I've been wanting to blog & work through my frustrations, BUT I could not figure out how to get it all out in words. I truly believe now that I wasn't ready to. God was working on my heart & was going to take me through some experiences to strengthen me.

I found out one of my dear sweet uncles (Uncle Fritz) has to have heart surgery in the middle of January. Seeing him working through the whole process brought me back a little to the job that I just recently gave my notice to.

I was a Marketing Liaison for a nursing home & a big part of my job was to follow up on patient referrals we would get from the hospital case management teams. That position did more for me personally & spiritually than it probably did professionally. I spoke with patients & families on a VERY personal level. Some of these patients were needing short term rehab services after a knee or hip replacement; some were at the end of life; some had wounds, or traches, or psychiatric issues; some had family; some still abused drugs; some were homeless; some needed more care than what they could get at home, but didn't qualify for government programs to get the assistance; some had insurance, but based on their insurance companies policies - were being sent back to their next level of care (maybe before they were ready) while others had no insurance OR for one reason or another (behaviors, drug-use, lifestyle choices) would not be accepted to the next level of care, so they got top-notch care at some of Austin's best hospitals.

I have talked with doctors, specialists & nurses that experienced some things I would never EVER want to. One nurse that I worked very closely with used to be an ER nurse in the Dallas/Fort Worth area & she told some stories that ranged from: a young girl (literally being pushed out & dropped off by a man) coming in with abdominal pains (not knowing she was pregnant) in active labor & having to help her mentally work through how her life was fixing to change to a young Spanish couple that did not understand English that had given their baby adult Tylenol for her cold (because that is what they understood from the nurse they spoke with) & having to tell them that their baby was going to die b/c the Tylenol had ruined her liver to a family of 4 having their trailer house catch fire on Christmas Eve & talking to a badly burned mother whose ONLY concern was her mother & 2 children (1 of the children died in the fire).

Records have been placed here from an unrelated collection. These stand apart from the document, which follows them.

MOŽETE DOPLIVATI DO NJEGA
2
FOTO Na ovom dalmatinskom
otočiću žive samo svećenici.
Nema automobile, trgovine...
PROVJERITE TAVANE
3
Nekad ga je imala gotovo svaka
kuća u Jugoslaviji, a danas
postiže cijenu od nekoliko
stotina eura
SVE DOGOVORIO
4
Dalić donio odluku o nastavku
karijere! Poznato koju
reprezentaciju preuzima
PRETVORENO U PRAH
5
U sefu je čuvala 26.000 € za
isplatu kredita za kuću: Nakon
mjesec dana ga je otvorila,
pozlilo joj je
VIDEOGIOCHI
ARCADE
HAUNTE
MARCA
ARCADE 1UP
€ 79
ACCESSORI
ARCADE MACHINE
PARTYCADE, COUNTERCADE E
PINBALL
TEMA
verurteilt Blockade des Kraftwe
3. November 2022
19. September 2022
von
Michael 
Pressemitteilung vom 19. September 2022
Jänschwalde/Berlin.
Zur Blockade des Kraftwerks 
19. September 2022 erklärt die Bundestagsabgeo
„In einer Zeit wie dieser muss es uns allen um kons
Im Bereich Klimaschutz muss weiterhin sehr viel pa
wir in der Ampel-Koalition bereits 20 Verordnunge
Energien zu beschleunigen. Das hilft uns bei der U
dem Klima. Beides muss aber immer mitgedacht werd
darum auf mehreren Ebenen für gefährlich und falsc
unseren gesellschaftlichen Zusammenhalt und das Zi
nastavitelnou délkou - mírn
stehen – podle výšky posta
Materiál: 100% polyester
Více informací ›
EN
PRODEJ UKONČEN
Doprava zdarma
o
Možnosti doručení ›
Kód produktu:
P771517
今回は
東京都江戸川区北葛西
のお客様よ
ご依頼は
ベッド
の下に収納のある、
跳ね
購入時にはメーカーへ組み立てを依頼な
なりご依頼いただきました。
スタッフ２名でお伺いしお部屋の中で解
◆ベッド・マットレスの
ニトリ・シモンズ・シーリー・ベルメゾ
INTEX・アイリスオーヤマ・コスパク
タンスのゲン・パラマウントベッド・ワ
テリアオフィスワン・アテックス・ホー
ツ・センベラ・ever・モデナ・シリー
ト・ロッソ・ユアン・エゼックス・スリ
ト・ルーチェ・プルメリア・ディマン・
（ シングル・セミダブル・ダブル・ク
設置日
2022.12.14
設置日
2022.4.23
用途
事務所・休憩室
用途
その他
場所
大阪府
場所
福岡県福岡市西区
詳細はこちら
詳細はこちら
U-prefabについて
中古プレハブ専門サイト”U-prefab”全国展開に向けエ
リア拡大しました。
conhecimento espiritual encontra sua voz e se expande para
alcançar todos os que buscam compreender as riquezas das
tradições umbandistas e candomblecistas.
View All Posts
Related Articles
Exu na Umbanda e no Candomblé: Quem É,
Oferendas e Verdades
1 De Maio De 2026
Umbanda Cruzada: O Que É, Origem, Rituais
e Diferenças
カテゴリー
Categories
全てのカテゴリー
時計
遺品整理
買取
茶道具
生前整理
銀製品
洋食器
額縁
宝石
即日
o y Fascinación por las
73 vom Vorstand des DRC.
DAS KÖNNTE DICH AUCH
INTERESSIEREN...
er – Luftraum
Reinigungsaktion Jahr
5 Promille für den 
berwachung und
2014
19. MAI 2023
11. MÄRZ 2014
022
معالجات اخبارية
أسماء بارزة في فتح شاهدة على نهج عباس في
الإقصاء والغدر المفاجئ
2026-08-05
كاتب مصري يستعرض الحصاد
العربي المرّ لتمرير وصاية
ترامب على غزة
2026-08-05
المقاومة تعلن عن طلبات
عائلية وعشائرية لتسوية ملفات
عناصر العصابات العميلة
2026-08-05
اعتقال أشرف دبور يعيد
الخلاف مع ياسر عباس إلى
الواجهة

Let me just say that I (once again) feel like the GOOD LORD is conditioning me in a way beyond my understanding. He has caused me to see things I would have never seen & ask questions I would have never asked, meet people I would never have met, & face the true mortality of our lives (which WAS quite scary to me). I have seen (what I think) is the good & bad of the medical industry & insurance companies. I was interjected into peoples' lives & just had to act in the moment & deal with whatever emotion they were dealing with. I also feel like (more than ever) that the Good Lord has some other purpose for me (again - beyond my understanding). I did not act on it right away - in fear of all the worldly things LIKE: Will we have enough money? How will I be perceived if I'm not working? I'm not sure what will happen, so maybe I should just stay pleasantly uncomfortable for FEAR of the bad that could happen. So....(I think he thought): "I'll teach you a thing or two about life....then you'll move on & do what your supposed to do now."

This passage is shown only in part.